Please print the entries exactly, omitting each image.

PROVIDED DATA
------------------------------------

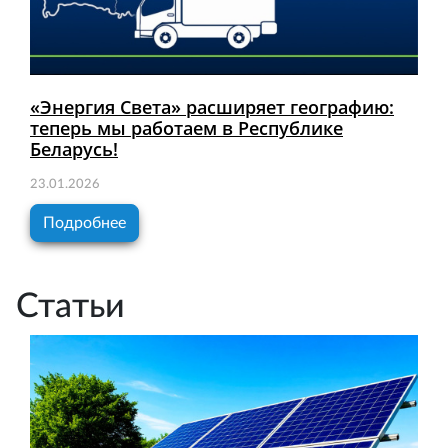
«Энергия Света» расширяет географию:
теперь мы работаем в Республике
Беларусь!
23.01.2026
Подробнее
Статьи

------------------------------------

EXERCISE SOLUTION
«Энергия Света» расширяет географию:
теперь мы работаем в Республике
Беларусь!
23.01.2026
Подробнее
Статьи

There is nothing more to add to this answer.